I'd like to start with him.

Thirty years ago David Wojnarowicz was a New York renegade who would steal into abandoned places; his favorites were crumbling wharves along the Hudson River, where he'd paint daring images on cracked, peeling walls. He also made videos, drawings, music. His work was everywhere, he was everywhere, making art, making trouble, making friends, and all the while he was writing one of the bravest, most painful diaries I've ever read.

In the 1980s, he got HIV, then AIDS, and as he died ? and he had a slow death ? he wrote about what it was like for him, how the sickness crept in and pulled him, thread by thread, from the busy, vital world, until, near the end, he had become an almost vacant space. Of the world, but no longer in it.

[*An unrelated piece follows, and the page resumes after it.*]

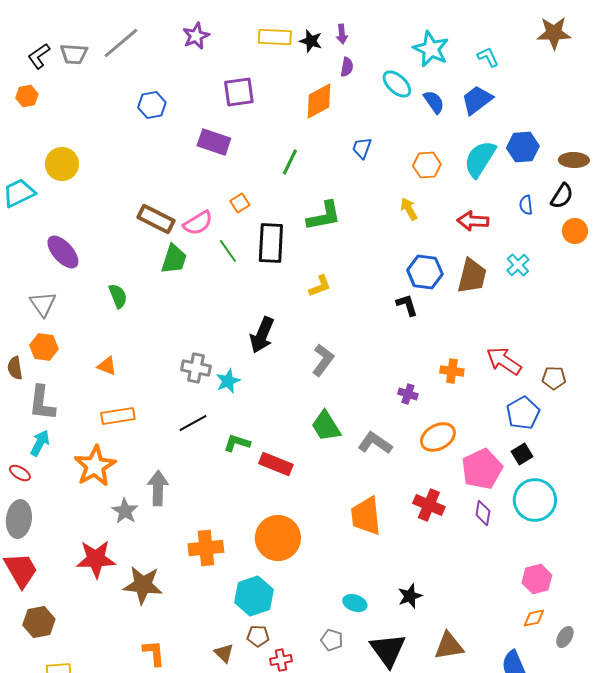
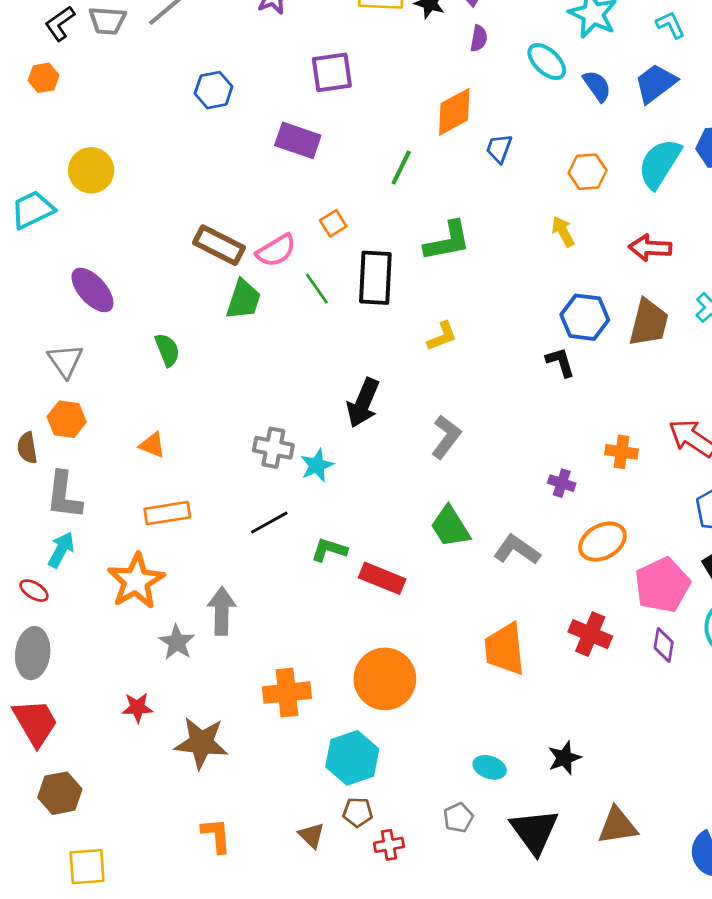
orange diamond: (319, 101) -> (454, 112), moved
red star: (96, 559) -> (137, 708), size x0.6
gray pentagon: (332, 640) -> (458, 818), turned 30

He described all this in his diary. The words are hard to read:

"Sometimes I come to hate people because they can't see where I am. I've gone empty, completely empty and all they see is the visual form; my arms and legs, my face, my height and posture, the sounds that come from my throat. But I'm ... empty. The person I was just one year ago no longer exists; drifts spinning slowly into the ether somewhere way back there...

...I am a stranger and I am moving. I am moving on two legs soon to be on all fours. I am no longer animal vegetable or mineral. I am no longer made of circuits or disks. I am no longer coded and deciphered. I am all emptiness and futility. I am an empty stranger, a carbon copy of my form. I can no longer find what I'm looking for outside of myself. It doesn't exist out there. Maybe it's only in here, inside my head. But my head is glass and my eyes have stopped being cameras, the tape has run out and nobody's words can touch me. No gesture can touch me.

I've been dropped into all this from another world and I can't speak your language any longer. See the signs I try to make with my hands and fingers. See the vague movements of my lips among the sheets. I'm a blank spot in a hectic civilization. I'm a dark smudge in the air that dissipates without notice. I feel like a window, maybe a broken window. I am a glass human. I am a glass human disappearing in rain. I am standing among all of you waving my invisible arms and hands.

I am shouting my invisible words. I am getting so weary. I am growing tired. I am waving to you here. I am crawling around looking for the aperture of complete and final emptiness. I am vibrating in isolation among you. I am screaming but it comes out like pieces of clear ice. I am signaling that the volume of all this is too high. I am waving. I am waving my hands. I am disappearing. I am disappearing but not fast enough."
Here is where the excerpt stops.